Kyle Trask perfectly embodied a common coachspeak cliche as he addressed reporters on Monday.
Trask, a redshirt junior quarterback, was sporting a compression sleeve and a knee brace hidden behind the lectern at which he stood. A place that he would not have seen any time at if it weren’t for a season-ending ankle injury quarterback Feleipe Franks suffered against Kentucky.
Since then, Trask has assumed Franks’ spot on the podium and under center, which brings us to that cliche he represents.
Next man up.
Coaches and players alike utter the three-word phrase in response to questions about injured (or in other cases, suspended) teammates. While it can largely be discounted as “just an expression” or coachspeak, Trask was the next man up for Franks, and he has delivered.
Since he became QB1, the redshirt junior has led a comeback on the road, thrown for over 800 yards on better than a 70 percent completion rate and is 3-0 as the starter. His most recent feat was taking down a top-10 team in Auburn that, at the time, had the best resume in college football.
Trask is the most prominent display of this cliche on the team, but he’s not the only one. The next, next man up showed up in a big way on Saturday. When Trask left the game with a knee injury in the second quarter, Emory Jones stepped in seamlessly and led a scoring drive.
Jones went 5 for 7 for 28 yards, added 13 yards on the ground and set the Gators up for an Evan McPherson 41-yard field goal.
This scoring drive forced Auburn to score a touchdown, not kick a field goal, to take the lead (they ultimately did neither and were shutout for the remainder of the game). But it was not only strategic; it was a moral victory, too.

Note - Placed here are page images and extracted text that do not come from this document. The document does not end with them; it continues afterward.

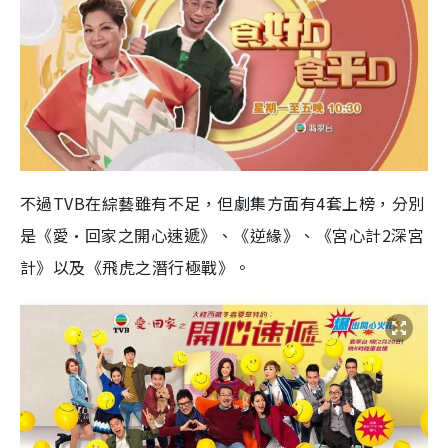
不過TVB在綜藝雖有不足，但劇集方面有4套上榜，分別
是《愛·回家之開心速遞》、《逆緣》、《宮心計2深宮
計》以及《飛虎之潛行極戰》。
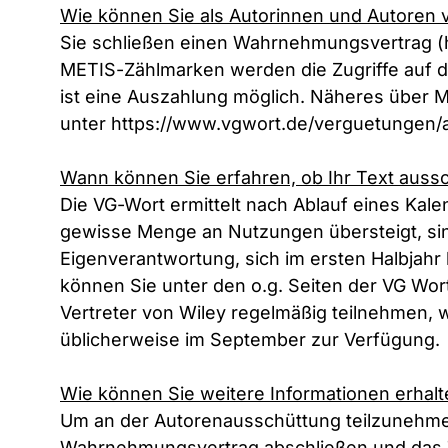
Wie können Sie als Autorinnen und Autoren 
Sie schließen einen Wahrnehmungsvertrag (
METIS-Zählmarken werden die Zugriffe auf die
ist eine Auszahlung möglich. Näheres über M
unter
https://www.vgwort.de/verguetungen/a
Wann können Sie erfahren, ob Ihr Text aussc
Die VG-Wort ermittelt nach Ablauf eines Kal
gewisse Menge an Nutzungen übersteigt, sind 
Eigenverantwortung, sich im ersten Halbjahr
können Sie unter den o.g. Seiten der VG Wo
Vertreter von Wiley regelmäßig teilnehmen, 
üblicherweise im September zur Verfügung.
Wie können Sie weitere Informationen erhalt
Um an der Autorenausschüttung teilzunehmen
Wahrnehmungsvertrag abschließen und das T.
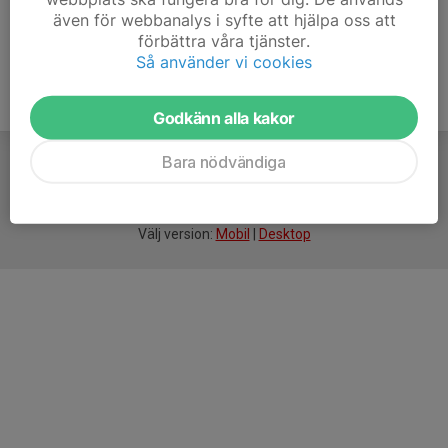
även för webbanalys i syfte att hjälpa oss att
förbättra våra tjänster.
Så använder vi cookies
Godkänn alla kakor
Bara nödvändiga
För
smarta
idrottsföreningar
Välj version:
Mobil
|
Desktop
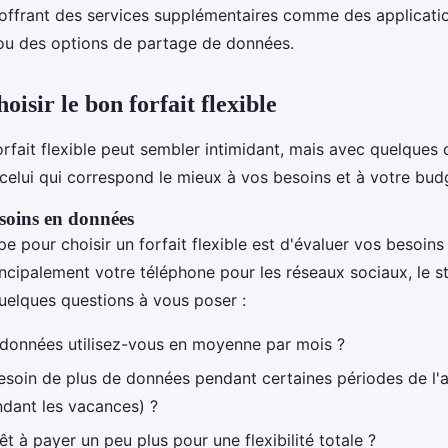
, offrant des services supplémentaires comme des applicati
u des options de partage de données.
isir le bon forfait flexible
orfait flexible peut sembler intimidant, mais avec quelques 
celui qui correspond le mieux à vos besoins et à votre bud
soins en données
e pour choisir un forfait flexible est d'évaluer vos besoin
incipalement votre téléphone pour les réseaux sociaux, le s
quelques questions à vous poser :
données utilisez-vous en moyenne par mois ?
soin de plus de données pendant certaines périodes de l'
dant les vacances) ?
t à payer un peu plus pour une flexibilité totale ?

The crowd of more than 90,000 had no clue if the quarterback curse had descended upon Gainesville and taken a second signal caller from their team. But in that moment, Jones showed that he too could be plugged into the machine and execute.
Florida has had three different leading rushers in six games and four different leading receivers. Running backs Lamical Perine, Dameon Pierce and even wide receiver Josh Hammond have all led UF’s rushing attack in separate games. On the other hand, receivers Hammond, Van Jefferson, Tyrie Cleveland and Freddie Swain have all led the team in receiving.
The Auburn game was the first time in 2019 a Florida receiver surpassed 100 yards, and not for lack of talent. A deep, unselfish receiver room can be credited for that.
The next guy on the depth chart can always step in and make a catch, or run for a first down or quarterback a top-10 program.
I guess that’s part of that Gator standard coach Dan Mullen preaches
Trask, despite the brace, will be a go for Florida’s second straight top-10 bout against LSU this weekend. But were he not, the next man up would surely be there to take his place.